At this point, we tried doing a bunch of optimizations to improve our score. Here are some other things we looked at

**Subtracting away only a portion of the galaxies, and not the whole thing.** We optimized over the training data to determine how much we should subtract away.
**Using probabilistic ratios to inform our predictions. **In the training set, and the test set, we knew that 1/3 of the skies had one halo, 1/3 had two, and 1/3 had 3. We incorporated this information into our algorithm.
**Detecting anomalies. **When we predicted the position of halos, a number of them appeared to be on the edge of the sky. We thought that these predictions might be anomalies, and we threw many of them out.

After trying all of these methods, our score didn't improve at all. And that's when we decided to give up.

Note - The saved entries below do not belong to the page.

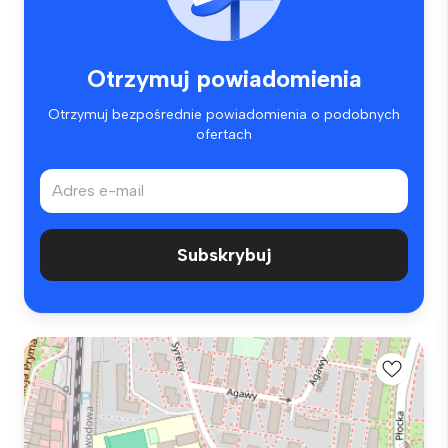
Otrzymuj powiadomienia
Otrzymuj bezpośrednie powiadomienia o podobnych
ofertach
Subskrybuj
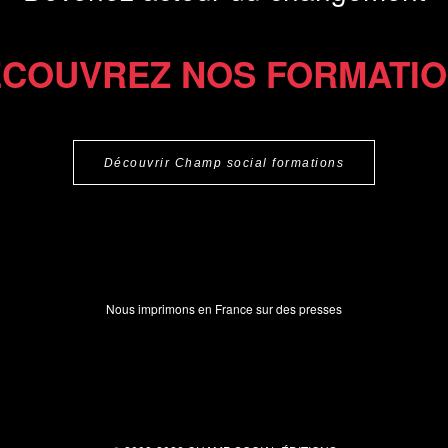
COUVREZ NOS FORMATI
Découvrir Champ social formations
Nous imprimons en France sur des presses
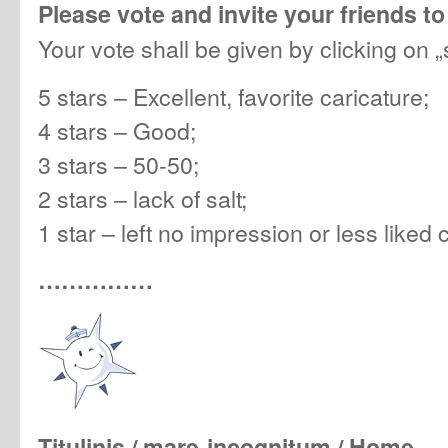
Please vote and invite your friends to
Your vote shall be given by clicking on „
5 stars – Excellent, favorite caricature;
4 stars – Good;
3 stars – 50-50;
2 stars – lack of salt;
1 star – left no impression or less liked 
……………
Titulinis / mare-incognitum / Home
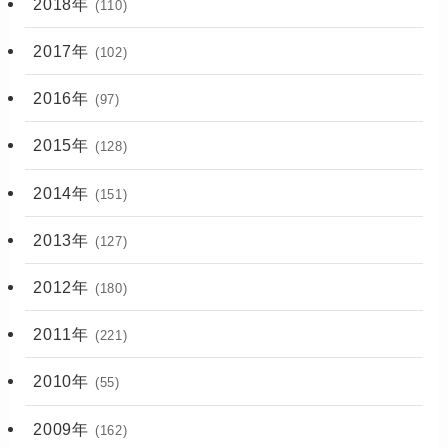
2018年
(110)
2017年
(102)
2016年
(97)
2015年
(128)
2014年
(151)
2013年
(127)
2012年
(180)
2011年
(221)
2010年
(55)
2009年
(162)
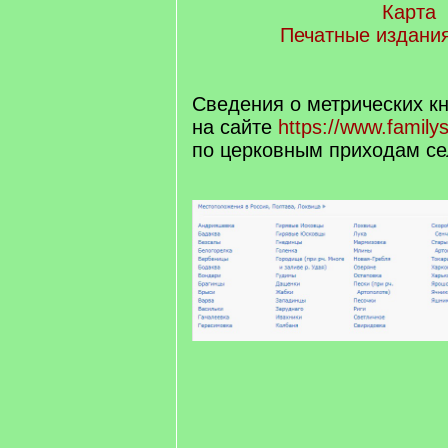
Карта
Печатные издания
Сведения о метрических к
на сайте
https://www.family
по церковным приходам се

Looking back, we think there were two main reasons our algorithm for predicting the number of halos didn't work very well.

**Lack of training data**. It's hard to machine learn with only 300 training samples.
**Shaky position-predicting algorithm.** Our algorithm for predicting the number of halos uses data from the position-predicting algorithm. Our position-predicting algorithm -- "better subtraction" -- was highly accurate at predicting the positions of the first and second halos, but not nearly as accurate in predicting the third. Therefore, it was hard to tell whether the predicted third sky was an actual sky or not. We confirmed this by looking at skies with the same number of halos. When there was only one halo in the sky, our algorithm predicted the number of halos correctly about 80% of the time. However, for two or three halos, this accuracy dropped down close to 40% -- not much better than random guessing.

In summary, if we wanted to improve our overall accuracy, our best bet would be improving our position-predicting algorithm. However, by this point we were close to the end of the semester, and we didn't really have time to try any new methods. And thus ended our dark matter quest.

* In reality, the signal at that point won't be zero, because other halos in the sky will be affecting the ellipticity of the galaxies. However, this simplifying assumption proved to be fairly accurate.